• What this task involves
Search the records for the string "topic", then copy each line that has it.

• Given information
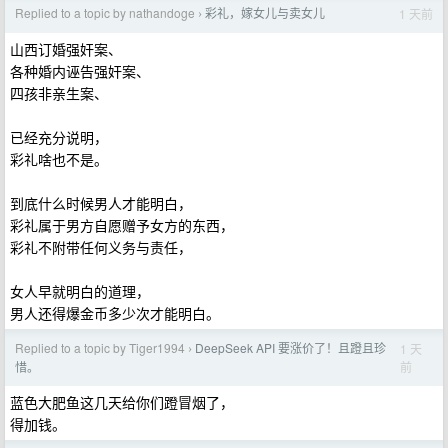
Replied to a topic by nathandoge
彩礼，嫁女儿与卖女儿
1 天前
›
山西订婚强奸案、
各种婚内诬告强奸案、
四孩非亲生案、
已经充分说明，
彩礼啥也不是。
到底什么时候男人才能明白，
彩礼属于男方自愿赠予女方的东西，
彩礼不附带任何义务与责任，
女人早就明白的道理，
男人还得爆金币多少次才能明白。
Replied to a topic by Tiger1994
DeepSeek API 要涨价了！且蹬且珍
1 天
›
前
惜。
蓝色大肥鱼这几天给你们蹬冒烟了，
得加钱。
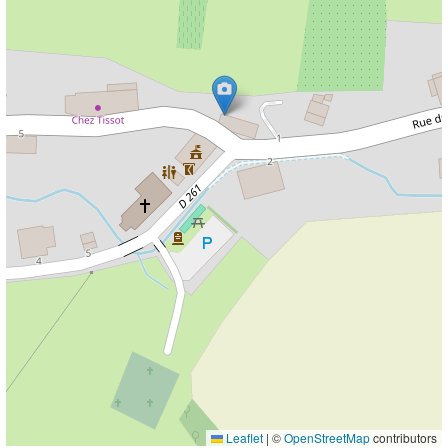
Leaflet
|
©
OpenStreetMap
contributors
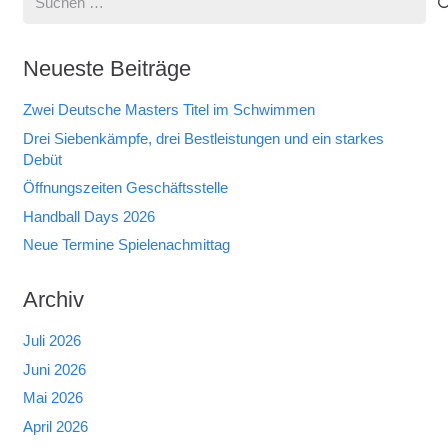
nach:
Neueste Beiträge
Zwei Deutsche Masters Titel im Schwimmen
Drei Siebenkämpfe, drei Bestleistungen und ein starkes
Debüt
Öffnungszeiten Geschäftsstelle
Handball Days 2026
Neue Termine Spielenachmittag
Archiv
Juli 2026
Juni 2026
Mai 2026
April 2026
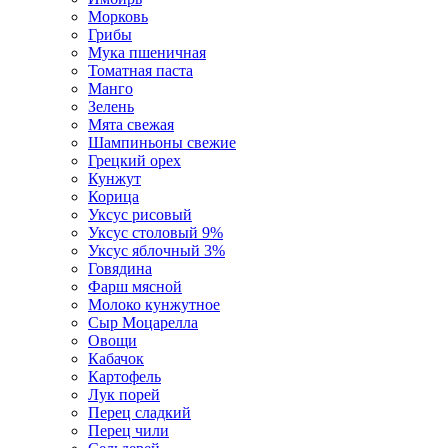
Морковь
Грибы
Мука пшеничная
Томатная паста
Манго
Зелень
Мята свежая
Шампиньоны свежие
Грецкий орех
Кунжут
Корица
Уксус рисовый
Уксус столовый 9%
Уксус яблочный 3%
Говядина
Фарш мясной
Молоко кунжутное
Сыр Моцарелла
Овощи
Кабачок
Картофель
Лук порей
Перец сладкий
Перец чили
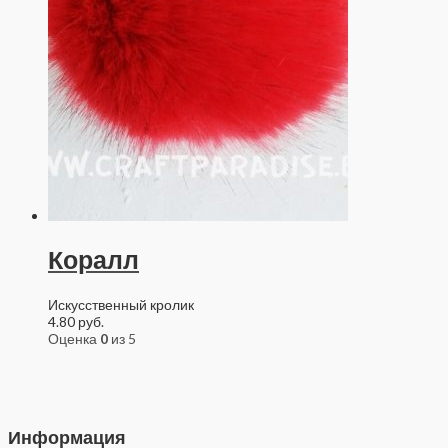
Коралл
Искусственный кролик
4.80
руб.
Оценка
0
из 5
Информация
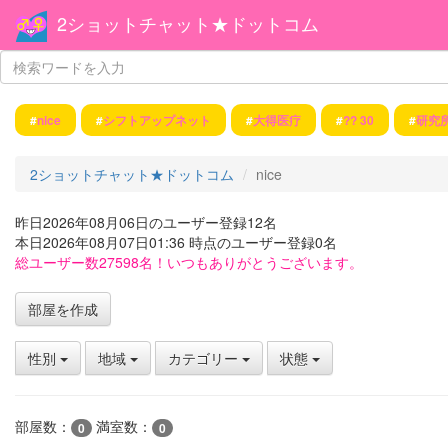
2ショットチャット★ドットコム
#
nice
#
シフトアップネット
#
大得医疗
#
?? 30
#
研究
2ショットチャット★ドットコム
nice
昨日2026年08月06日のユーザー登録12名
本日2026年08月07日01:36 時点のユーザー登録0名
総ユーザー数27598名！いつもありがとうございます。
部屋を作成
性別
地域
カテゴリー
状態
部屋数：
満室数：
0
0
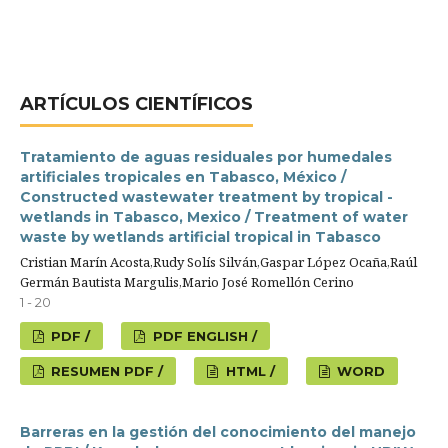
ARTÍCULOS CIENTÍFICOS
Tratamiento de aguas residuales por humedales
artificiales tropicales en Tabasco, México /
Constructed wastewater treatment by tropical -
wetlands in Tabasco, Mexico / Treatment of water
waste by wetlands artificial tropical in Tabasco
Cristian Marín Acosta,Rudy Solís Silván,Gaspar López Ocaña,Raúl
Germán Bautista Margulis,Mario José Romellón Cerino
1 - 20
PDF /
PDF ENGLISH /
RESUMEN PDF /
HTML /
WORD
Barreras en la gestión del conocimiento del manejo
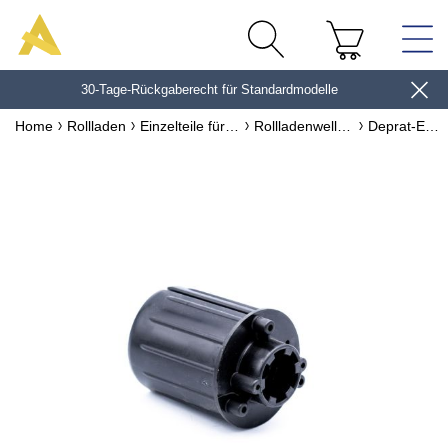
30-Tage-Rückgaberecht für Standardmodelle
10€*
Home
Rollladen
Einzelteile für Rollladen
Rollladenwellen & Zubehör
Deprat-Endstück Ø62 gerillt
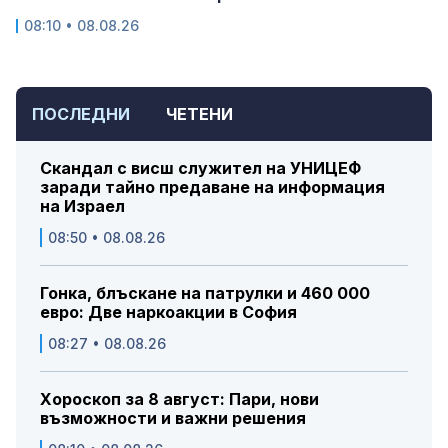
08:10 • 08.08.26
ПОСЛЕДНИ
ЧЕТЕНИ
Скандал с висш служител на УНИЦЕФ
заради тайно предаване на информация
на Израел
08:50 • 08.08.26
Гонка, блъскане на патрулки и 460 000
евро: Две наркоакции в София
08:27 • 08.08.26
Хороскоп за 8 август: Пари, нови
възможности и важни решения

• Task output
Replied to a topic by nathandoge
Replied to a topic by Tiger1994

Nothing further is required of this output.